Attached to the hostel out front, there is a specialty cafe that focus on unique Jeju black pork burgers. The burgers were massive in size and the staff seemed to be trained to help patrons cut the massive sandwich with some intense flourish. It also seemed to be general practice for the severs to take a picture of you with your food while you and whoever you are with create a heart shape with your two hands. Cutesy? Yes. Unneccessay? Yes. Delicious? Yes. We also got a really tasty shrimp sandwich but the pork burger was the favorite hands down.
The last highlight would have to be the natural beauty of the beaches and waterfalls Seogwipo City is recognized for. Kole and I only had one weekend in Jeju and while Saturday was spent hiking, Sunday was reserved some relaxing exploring and wandering around. We woke early and went in search of some coffee and found this cute little cafe/food truck making some delicious smells and decided to stop there. The truck was located right in front of the ocean and had these picnic tables surrounding them.
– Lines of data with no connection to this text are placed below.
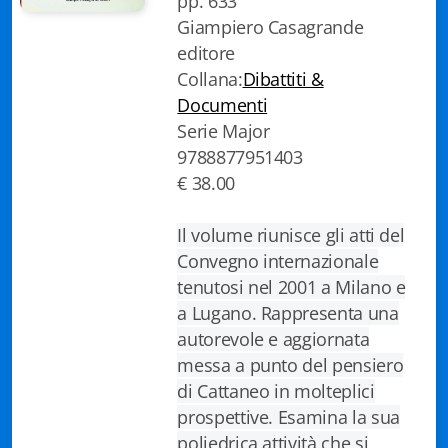
pp. 633
Biblioteca letteraria Nord-Sud
Giampiero Casagrande
editore
Attualità & Studi
Collana:
Dibattiti &
Documenti
Collana di Lugano
Serie Major
9788877951403
Cymbae
€ 38.00
Dibattiti & Documenti
Il volume riunisce gli atti del
EJO- European Journalism Observatory
Convegno internazionale
tenutosi nel 2001 a Milano e
Facsimili
a Lugano. Rappresenta una
Immagini & Arte
autorevole e aggiornata
messa a punto del pensiero
Incontro con
di Cattaneo in molteplici
prospettive. Esamina la sua
iQuaderni - fondazioneculturalecollinadoro
poliedrica attività che si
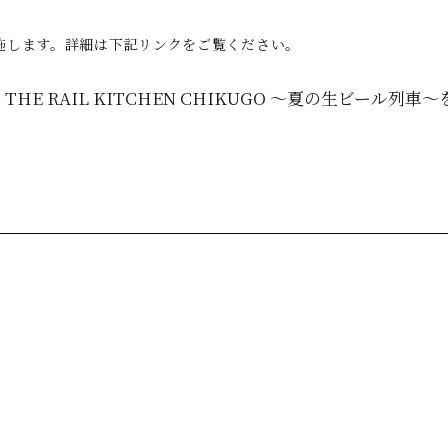
行を実施します。詳細は下記リンクをご覧ください。
o × THE RAIL KITCHEN CHIKUGO ～夏の生ビール列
The tables were filled with older locals who were obviously about to partake in a round of golf at the course nearby. One man asked us in English where we were from after cajoling from his friend. We had a short nice conversation while our drinks were being made and as we attempted to the pay, our new friends said no repeatedly and said they would cover our drinks as we were guests in the country. This surprisingly generousity was much appreciated we thanked them profusely and waved goodbye. The rest of the morning was spent exploring the rocky beaches of Jeju and frolicking in the waters beneath Cheonjiyeon Waterfall.
We returned to our hostel to collect our bags and took the bus back to the airport to take the hour flight back to our Korean home city, Cheongju.